Aus dem so verstandenen Subjektivismus geht hervor, dass jegliche Werthaftigkeit aus dem Handeln (und den darin eingegangenen subjektiven Ingredienzen) zu verstehen ist – und nicht umgekehrt. Aus diesem Grund ist der jahrtausendealte und immer wieder erneuerte Versuch, das menschliche Handeln von objektiver Wertwarte her zu normieren, theoretisch hohl. Aber da der marode Wertobjektivismus in der Ethik und in der politischen Philosophie nach wie vor dominiert, ist das disruptive Potential des Mises’schen Denkens noch längst nicht ausgereizt. (Nur erwähnt sei, dass ein solcher Subjektivismus nicht nur die skizzierte destruktive Seite hat: Er erlaubt durchaus, so etwas wie echte Verbindlichkeit, an der uns aus moralischen und juristischen Gründen liegt, theoretisch zu fundieren; aber wir werden uns daran gewöhnen müssen, Verbindlichkeit nicht mehr objektivistisch zu denken – hier liegt noch ein reiches philosophisches Betätigungsfeld.)

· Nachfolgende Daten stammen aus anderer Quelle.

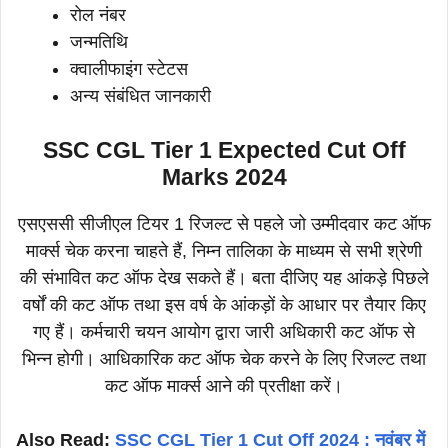
रोल नंबर
जन्मतिथि
क्वालीफाइंग स्टेटस
अन्य संबंधित जानकारी
SSC CGL Tier 1 Expected Cut Off
Marks 2024
एसएससी सीजीएल टियर 1 रिजल्ट से पहले जो उम्मीदवार कट ऑफ
मार्क्स चेक करना चाहते हैं, निम्न तालिका के माध्यम से सभी श्रेणी
की संभावित कट ऑफ देख सकते हैं। बता दीजिए यह आंकड़े पिछले
वर्षों की कट ऑफ तथा इस वर्ष के आंकड़ों के आधार पर तैयार किए
गए हैं। कर्मचारी चयन आयोग द्वारा जारी अधिकारी कट ऑफ से
भिन्न होगी। आधिकारिक कट ऑफ चेक करने के लिए रिजल्ट तथा
कट ऑफ मार्क्स आने की प्रतीक्षा करें।
Also Read:
SSC CGL Tier 1 Cut Off 2024 : नवंबर में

Sie werden es mir verzeihen, wenn ich sage: Ich war wirklich sehr beeindruckt von Ihrem Vorwort zur deutschen Übersetzung von Mises’s Buch „Theorie und Geschichte. Eine Interpretation sozialer und wirtschaftlicher Entwicklung“, das 2014 erschienen ist; ich habe es mehrere Male genau studiert. Es steht da nun auf der zweiten Seite des Buches „Mit einer Hinführung von Rolf W. Puster“, und Ihr Vorwort haben Sie bescheiden benannt „Dualismen und ihre Hintergründe“. Als ich Ihre Ausführungen gelesen habe, habe ich verstanden: Ja richtig, Mises hat die vielgesuchte, die unumstößliche theoretische Grundlage der Freiheit des Menschen rationalisiert, hat sie klipp und klar formuliert. Überhöhe ich damit Mises oder Ihre Schrift?

In jenem Vorwort habe ich mich darum bemüht, dem Mises’schen Werk aus philosophischer Warte einige bislang wenig beachtete Aspekte abzugewinnen und es auch stärker als üblich wissenschaftsgeschichtlich einzuordnen. Wenn ausgewiesene Mises-Kenner wie Sie das instruktiv finden, freut mich das natürlich. Dabei profitiere ich allerdings davon, dass die wissenschaftliche Arbeitsteilung in der Mises-Exegese etwas ökonomielastig ist und dass die philosophische Durchdringung seiner Schriften noch am Anfang steht. Ich habe also allen Grund, meine eigenen Verdienste nur sehr bescheiden zu veranschlagen.

Ganz anders bei Mises. Seine Verdienste für eine umfassende und tragfähige Theorie der Freiheit sind als Pionierarbeit kaum zu überschätzen. Das heißt freilich weder, dass Mises unfehlbar war, noch, dass es ihm vergönnt war, seine Pionierarbeit abzuschließen. Ich habe in mein Vorwort ja einige durchaus kritische Hinweise darauf eingestreut, dass er uns sowohl unverlierbare, epochale Einsichten als auch (vermehrt in seinen Arbeiten nach der „Nationalökonomie“) einige Wegweiser hinterlassen hat, denen wir besser nicht folgen. Dessen ungeachtet würde ich Mises selbst nach den Maßstäben der europäischen Philosophiegeschichte zu den wirklich großen Denkern zählen, wohl wissend, dass von ihnen keiner vor Irrtümern gefeit war.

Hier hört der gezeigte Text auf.